What’s DigitalOcean?

DigitalOcean logo

DigitalOcean is a web-hosting company that lets you rent virtual servers called “droplets.” Using droplets or other virtual private servers as remote workstations is a very economical way to access extra computing power. For me, for at least 80% of my workday my laptop is totally sufficient, but sometimes I really need some extra cores or extra ram (mostly for MCMC samping with the excellent but computationally demanding BRMS R package). For those times I can spin up an an 8-core workstation with 16gb of ram whenever I like at a rate of $0.24 per hour, billed to the minute. Because I only pay for the time I actually use the droplet, the extra computing power usually costs me less than my daily coffee. Perhaps that’s not enough for you? As of this writing, droplets scale all the way up to 32 cores and 192gb of ram for $1.43 an hour.

In addition to DigitalOcean, there are a number of other VPS providers that offer similar services. The heaviest hitters are Amazon Web Services and Google Compute Engine. I like DigitalOcean because it offers “dedicated” cpu instances, has a nice web interface, has nice CLI tools, offers great documentation, and is about as cheap as you’ll find anywhere for similar quality.

Running Docker containers on DigitalOcean droplets

In the first part of the tutorial we’ll …

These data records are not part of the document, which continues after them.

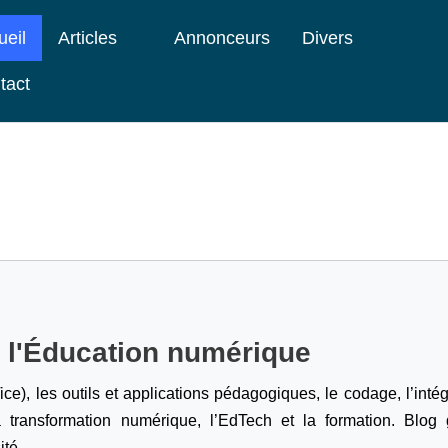
ueil
Articles
Annonceurs
Divers
tact
e l'Éducation numérique
ice), les outils et applications pédagogiques, le codage,
l’inté
a transformation numérique, l’EdTech et la formation. Blog g
ité.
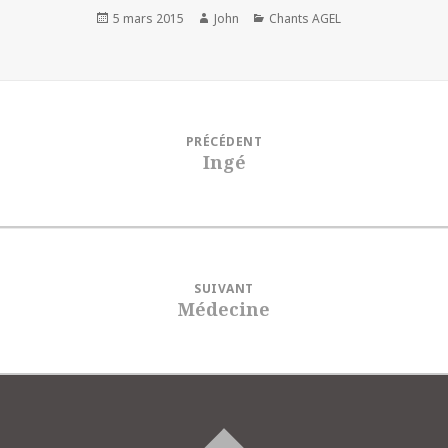
Publié
Auteur
Catégories
5 mars 2015
John
Chants AGEL
le
PRÉCÉDENT
Ingé
SUIVANT
Médecine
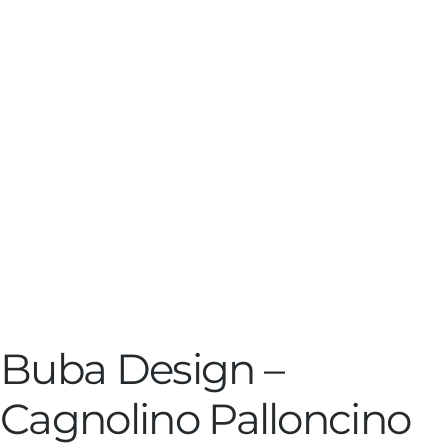
Buba Design –
Cagnolino Palloncino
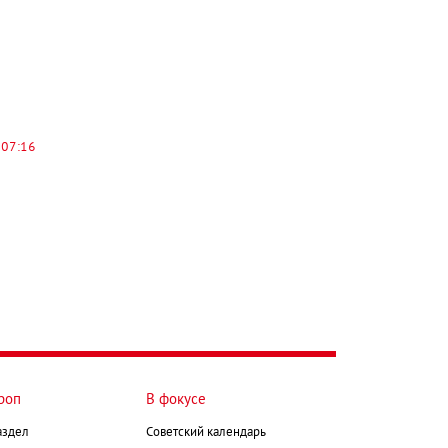
 07:16
роп
В фокусе
аздел
Советский календарь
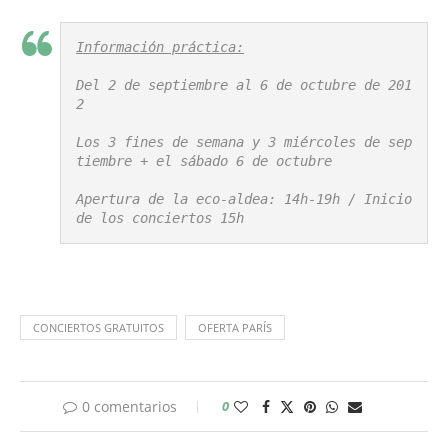
Información práctica:
Del 2 de septiembre al 6 de octubre de 201
2

Los 3 fines de semana y 3 miércoles de sep
tiembre + el sábado 6 de octubre

Apertura de la eco-aldea: 14h-19h / Inicio 
de los conciertos 15h
CONCIERTOS GRATUITOS
OFERTA PARÍS
0 comentarios
0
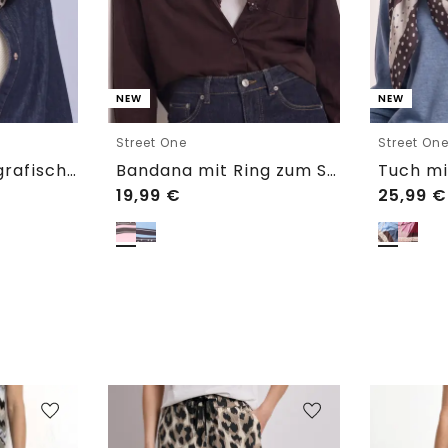
NEW
NEW
Street One
Street On
Loop-Schal mit grafischem Muster
Bandana mit Ring zum Stylen
19,99
€
25,99
€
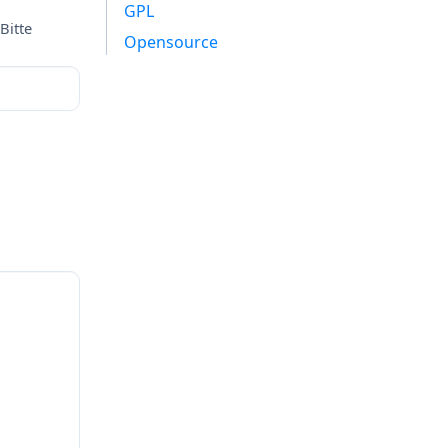
GPL
Bitte
Opensource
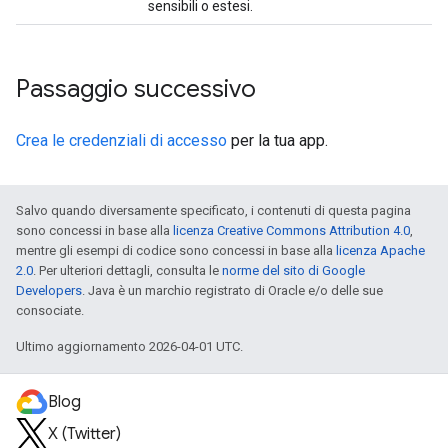
sensibili o estesi.
Passaggio successivo
Crea le credenziali di accesso
per la tua app.
Salvo quando diversamente specificato, i contenuti di questa pagina
sono concessi in base alla
licenza Creative Commons Attribution 4.0
,
mentre gli esempi di codice sono concessi in base alla
licenza Apache
2.0
. Per ulteriori dettagli, consulta le
norme del sito di Google
Developers
. Java è un marchio registrato di Oracle e/o delle sue
consociate.
Ultimo aggiornamento 2026-04-01 UTC.
Blog
X (Twitter)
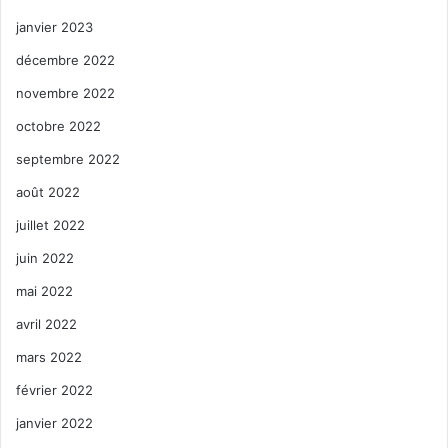
janvier 2023
décembre 2022
novembre 2022
octobre 2022
septembre 2022
août 2022
juillet 2022
juin 2022
mai 2022
avril 2022
mars 2022
février 2022
janvier 2022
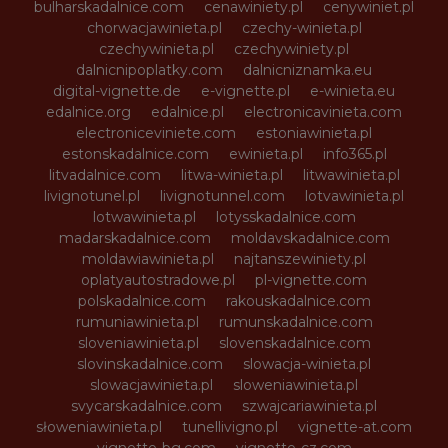
bulharskadalnice.com
cenawiniety.pl
cenywiniet.pl
chorwacjawinieta.pl
czechy-winieta.pl
czechywinieta.pl
czechywiniety.pl
dalnicnipoplatky.com
dalnicniznamka.eu
digital-vignette.de
e-vignette.pl
e-winieta.eu
edalnice.org
edalnice.pl
electronicavinieta.com
electroniceviniete.com
estoniawinieta.pl
estonskadalnice.com
ewinieta.pl
info365.pl
litvadalnice.com
litwa-winieta.pl
litwawinieta.pl
livignotunel.pl
livignotunnel.com
lotvawinieta.pl
lotwawinieta.pl
lotysskadalnice.com
madarskadalnice.com
moldavskadalnice.com
moldawiawinieta.pl
najtanszewiniety.pl
oplatyautostradowe.pl
pl-vignette.com
polskadalnice.com
rakouskadalnice.com
rumuniawinieta.pl
rumunskadalnice.com
sloveniawinieta.pl
slovenskadalnice.com
slovinskadalnice.com
slowacja-winieta.pl
slowacjawinieta.pl
sloweniawinieta.pl
svycarskadalnice.com
szwajcariawinieta.pl
słoweniawinieta.pl
tunellivigno.pl
vignette-at.com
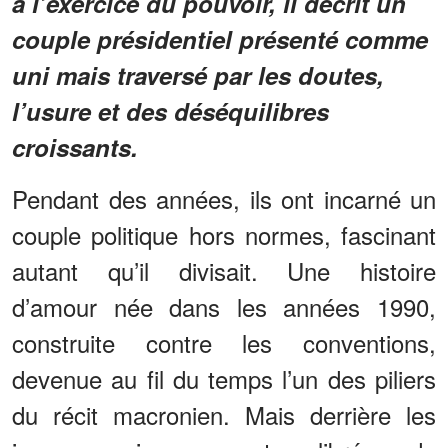
à l’exercice du pouvoir, il décrit un
couple présidentiel présenté comme
uni mais traversé par les doutes,
l’usure et des déséquilibres
croissants.
Pendant des années, ils ont incarné un
couple politique hors normes, fascinant
autant qu’il divisait. Une histoire
d’amour née dans les années 1990,
construite contre les conventions,
devenue au fil du temps l’un des piliers
du récit macronien. Mais derrière les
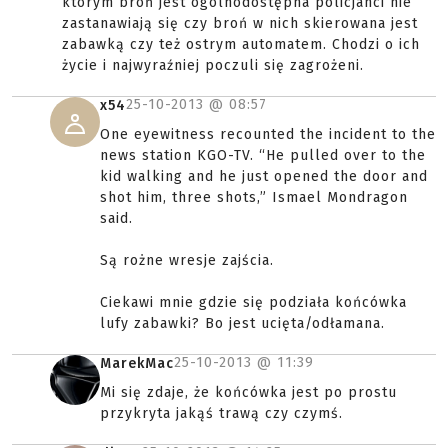
którym broń jest ogólnodostępna policjanci nie
zastanawiają się czy broń w nich skierowana jest
zabawką czy też ostrym automatem. Chodzi o ich
życie i najwyraźniej poczuli się zagrożeni.
25-10-2013 @
08:57
x54
One eyewitness recounted the incident to the
news station KGO-TV. “He pulled over to the
kid walking and he just opened the door and
shot him, three shots,” Ismael Mondragon
said.
Są rożne wresje zajścia.
Ciekawi mnie gdzie się podziała końcówka
lufy zabawki? Bo jest ucięta/odłamana.
25-10-2013 @
11:39
MarekMac
Mi się zdaje, że końcówka jest po prostu
przykryta jakąś trawą czy czymś.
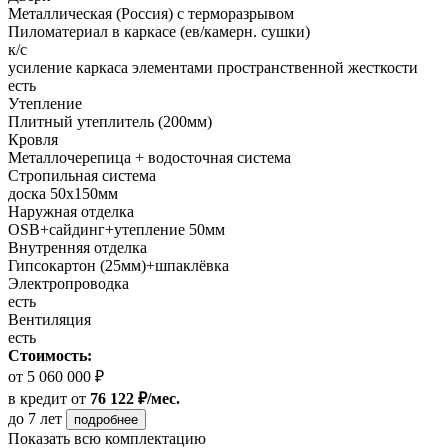
Металлическая (Россия) с терморазрывом
Пиломатериал в каркасе (ев/камерн. сушки)
к/с
усиление каркаса элементами пространственной жесткости
есть
Утепление
Плитный утеплитель (200мм)
Кровля
Металлочерепица + водосточная система
Стропильная система
доска 50х150мм
Наружная отделка
OSB+cайдинг+утепление 50мм
Внутренняя отделка
Гипсокартон (25мм)+шпаклёвка
Электропроводка
есть
Вентиляция
есть
Стоимость:
от 5 060 000 ₽
в кредит
от
76 122 ₽/мес.
до 7 лет
подробнее
Показать всю комплектацию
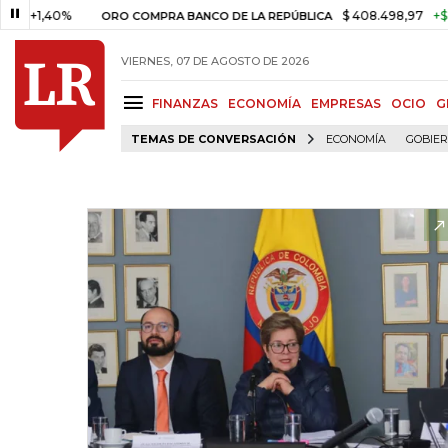
40%
$ 408.498,97
+$ 8.753,81
ORO COMPRA BANCO DE LA REPÚBLICA
VIERNES, 07 DE AGOSTO DE 2026
FINANZAS
ECONOMÍA
EMPRESAS
OCIO
G
TEMAS DE CONVERSACIÓN
ECONOMÍA
GOBIE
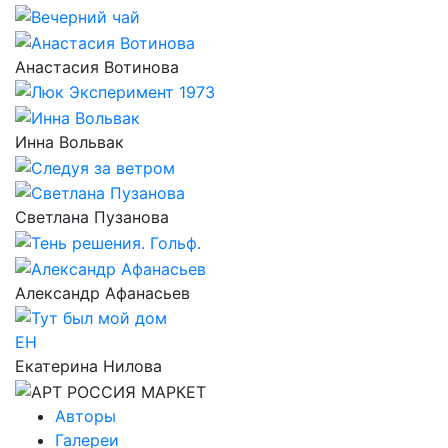
Анастасия Вотинова
Инна Вольвак
Светлана Пузанова
Александр Афанасьев
ЕН
Екатерина Нилова
Авторы
Галереи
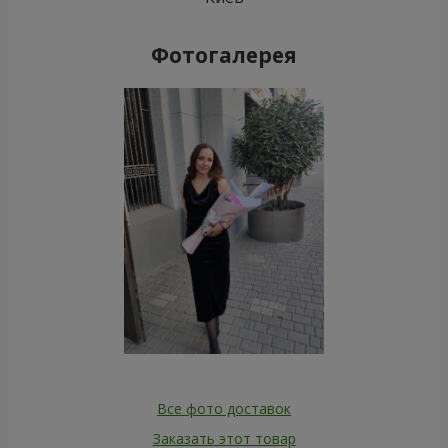
Фотогалерея
Все фото доставок
Заказать этот товар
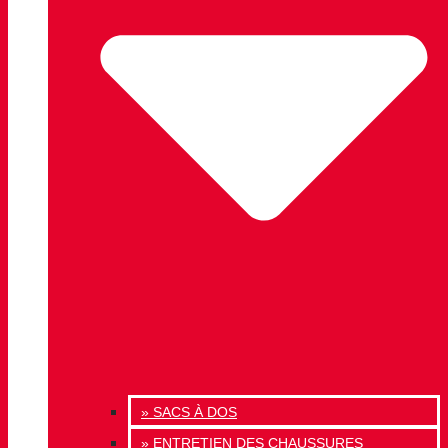
» SACS À DOS
» ENTRETIEN DES CHAUSSURES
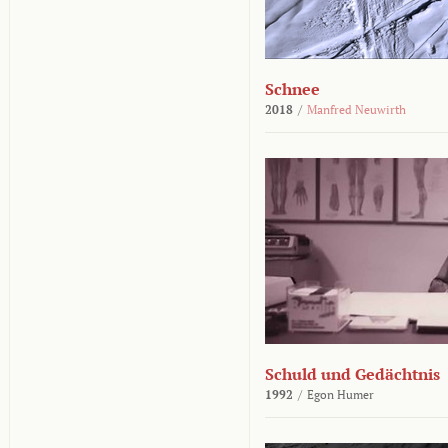
Schnee
2018
/
Manfred Neuwirth
Schuld und Gedächtnis
1992
/
Egon Humer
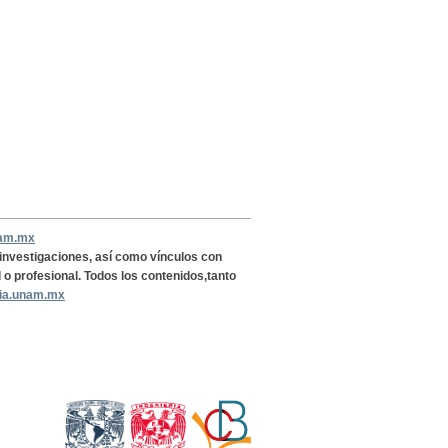
nam.mx
, investigaciones, así como vínculos con
l o profesional. Todos los contenidos,tanto
ria.unam.mx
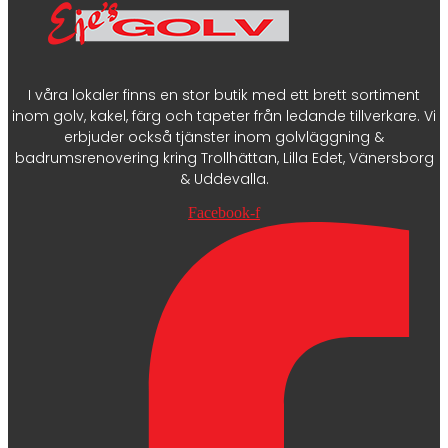
I våra lokaler finns en stor butik med ett brett sortiment
inom golv, kakel, färg och tapeter från ledande tillverkare. Vi
erbjuder också tjänster inom golvläggning &
badrumsrenovering kring Trollhättan, Lilla Edet, Vänersborg
& Uddevalla.
Facebook-f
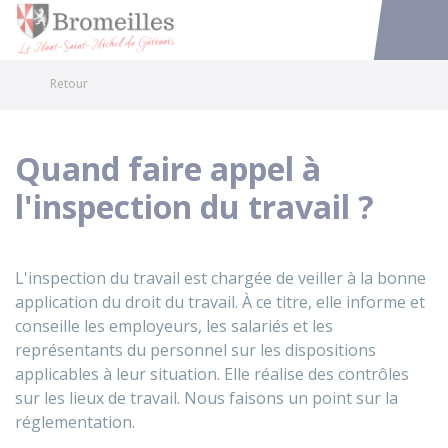
Bromeilles
Accéder au
Retour
Quand faire appel à
l'inspection du travail ?
L'inspection du travail est chargée de veiller à la bonne
application du droit du travail. À ce titre, elle informe et
conseille les employeurs, les salariés et les
représentants du personnel sur les dispositions
applicables à leur situation. Elle réalise des contrôles
sur les lieux de travail. Nous faisons un point sur la
réglementation.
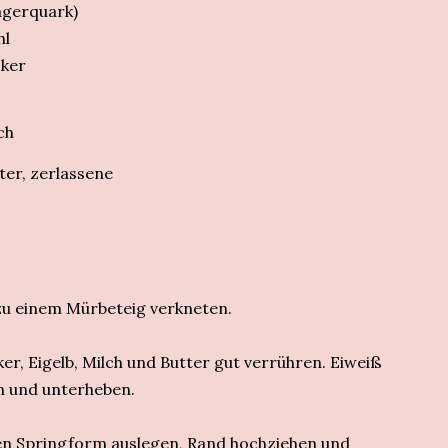
gerquark)
hl
ker
ch
ter, zerlassene
 zu einem Mürbeteig verkneten.
er, Eigelb, Milch und Butter gut verrühren. Eiweiß
en und unterheben.
ten Springform auslegen, Rand hochziehen und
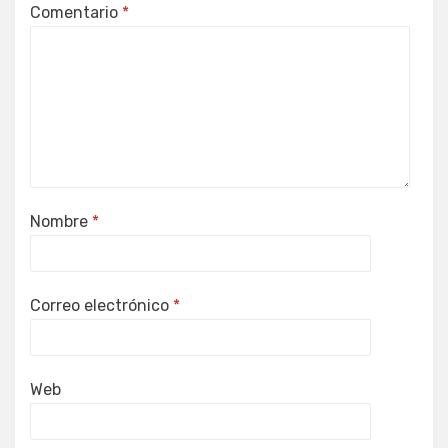
Comentario
*
Nombre
*
Correo electrónico
*
Web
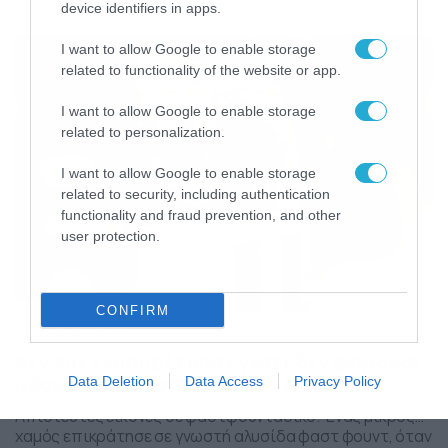
άνδρα να κάνει πρόταση γάμου στην αγαπημένη του,
device identifiers in apps.
αλλά κατέληξε να πέφτει στην λίμνη. Όπως μπορείτε να
δείτε και στο βίντεο, ο άνδρας βρίσκεται στην όχθη της
I want to allow Google to enable storage
λίμνης, μπροστά από μία […]
related to functionality of the website or app.
I want to allow Google to enable storage
related to personalization.
I want to allow Google to enable storage
related to security, including authentication
functionality and fraud prevention, and other
user protection.
CONFIRM
22/09/2020
15:41
Δεν την εξυπηρέτησαν γιατί δεν φορούσε
μάσκα και τα έσπασε όλα (video)
Data Deletion
Data Access
Privacy Policy
Απίστευτες εικόνες σε φαστφουντάδικο. Ένας μικρός…
χαμός επικράτησε σε γνωστή αλυσίδα φαστ φουντ, όταν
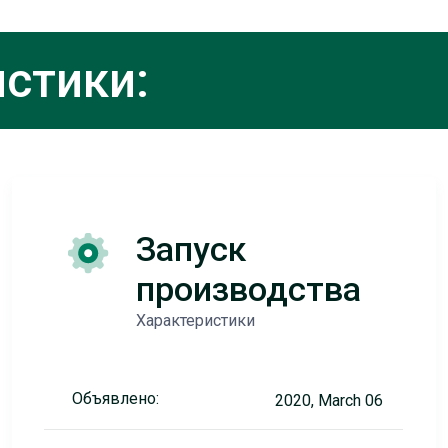
стики:
Запуск
производства
Характеристики
Объявлено:
2020, March 06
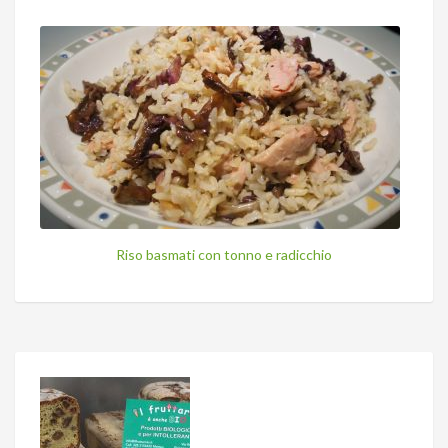
Riso basmati con tonno e radicchio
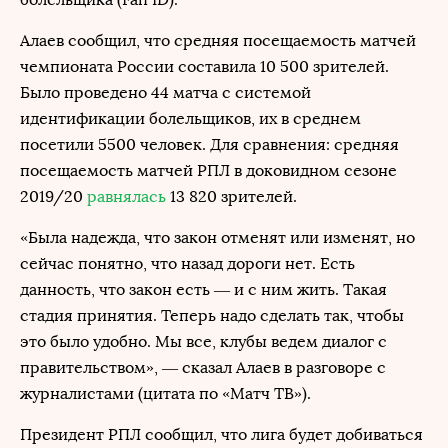
Алаев сообщил, что средняя посещаемость матчей
чемпионата России составила 10 500 зрителей.
Было проведено 44 матча с системой
идентификации болельщиков, их в среднем
посетили 5500 человек. Для сравнения: средняя
посещаемость матчей РПЛ в доковидном сезоне
2019/20
равнялась
13 820 зрителей.
«Была надежда, что закон отменят или изменят, но
сейчас понятно, что назад дороги нет. Есть
данность, что закон есть — и с ним жить. Такая
стадия принятия. Теперь надо сделать так, чтобы
это было удобно. Мы все, клубы ведем диалог с
правительством», — сказал Алаев в разговоре с
журналистами (цитата по «Матч ТВ»).
Президент РПЛ сообщил, что лига будет добиваться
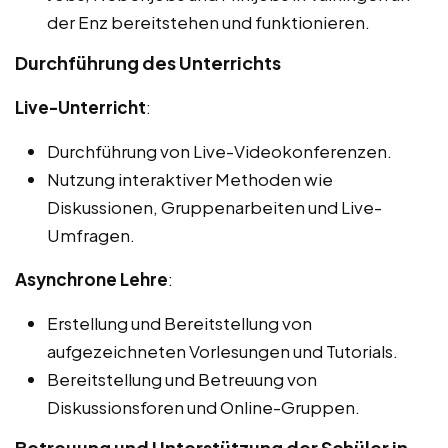
der Enz bereitstehen und funktionieren.
Durchführung des Unterrichts
Live-Unterricht
:
Durchführung von Live-Videokonferenzen.
Nutzung interaktiver Methoden wie
Diskussionen, Gruppenarbeiten und Live-
Umfragen.
Asynchrone Lehre
:
Erstellung und Bereitstellung von
aufgezeichneten Vorlesungen und Tutorials.
Bereitstellung und Betreuung von
Diskussionsforen und Online-Gruppen.
Betreuung und Unterstützung der Schüler in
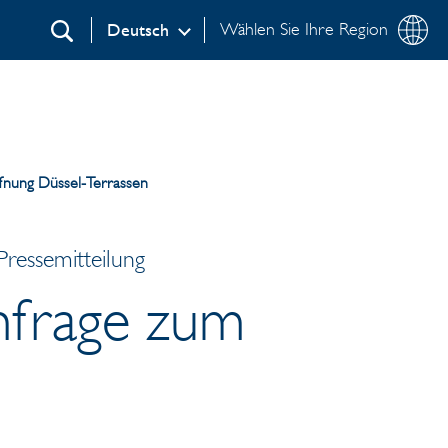
Wählen Sie Ihre Region
Deutsch
Suchen
fnung Düssel-Terrassen
ressemitteilung
hfrage zum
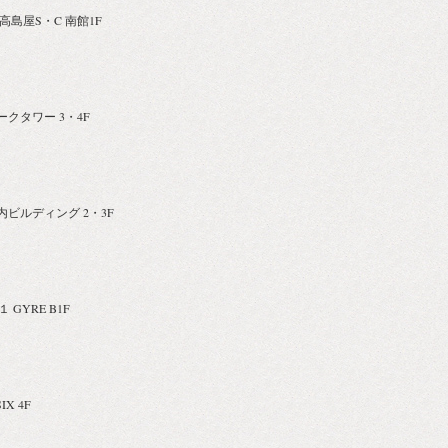
川高島屋S・C 南館1F
パークタワー 3・4F
丸の内ビルディング 2・3F
 GYRE B1F
IX 4F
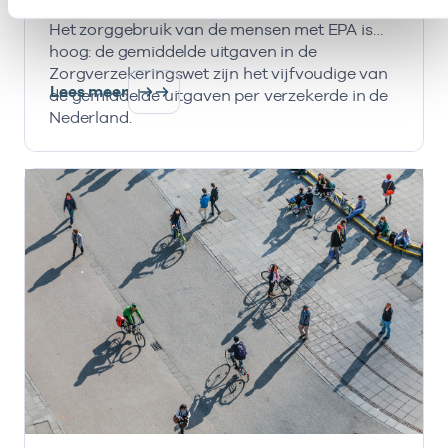
Ernstig psychiatrische aandoeningen (EPA).
Het zorggebruik van de mensen met EPA is
hoog: de gemiddelde uitgaven in de
Zorgverzekeringswet zijn het vijfvoudige van
Lees meer
de gemiddelde uitgaven per verzekerde in de
Nederland.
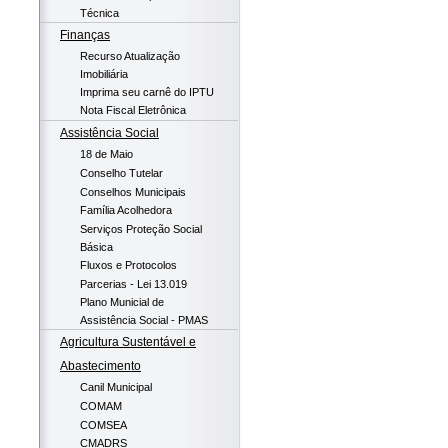
Técnica
Finanças
Recurso Atualização
Imobiliária
Imprima seu carnê do IPTU
Nota Fiscal Eletrônica
Assistência Social
18 de Maio
Conselho Tutelar
Conselhos Municipais
Família Acolhedora
Serviços Proteção Social
Básica
Fluxos e Protocolos
Parcerias - Lei 13.019
Plano Municial de
Assistência Social - PMAS
Agricultura Sustentável e
Abastecimento
Canil Municipal
COMAM
COMSEA
CMADRS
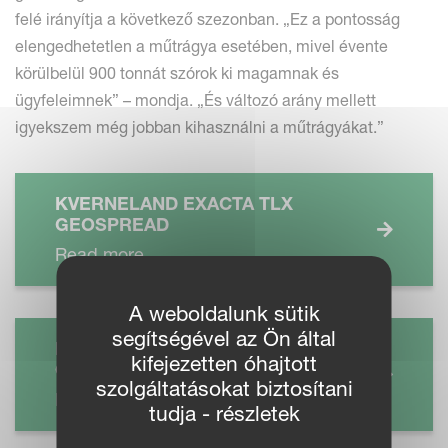
felé irányítja a következő szezonban. „Ez a pontosság
elengedhetetlen a műtrágya esetében, mivel évente
körülbelül 900 tonnát szórok ki magamnak és
ügyfeleimnek” – mondja. „És változó arány mellett
igyekszem még jobban kihasználni a műtrágyákat.”
KVERNELAND EXACTA TLX
GEOSPREAD
Read more
A weboldalunk sütik
segítségével az Ön által
KVERNELAND EXACTA TLX
kifejezetten óhajtott
GEOSPREAD IDC
szolgáltatásokat biztosítani
Read more
tudja - részletek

  1. Sign up for DigialOcean
  2. Create SSH keys to make it easy to access our remote instances
  3. Create a DigitalOcean droplet with Docker
  4. Run RStudio on our remote droplet
  5. “Destroy” the droplet so we stop getting billed for it

Step 1: Sign up with DigitalOcean

I suggest you sign up using my DigitalOcean referral link to get a $10 credit for DigitalOcean. That way you can finish this tutorial and try out DigitalOcean for free!

Step 2: Create SSH keys

Per Wikipedia:

Secure Shell (SSH) is a cryptographic network protocol for operating network services securely over an unsecured network. The best known example application is for remote login to computer systems by users.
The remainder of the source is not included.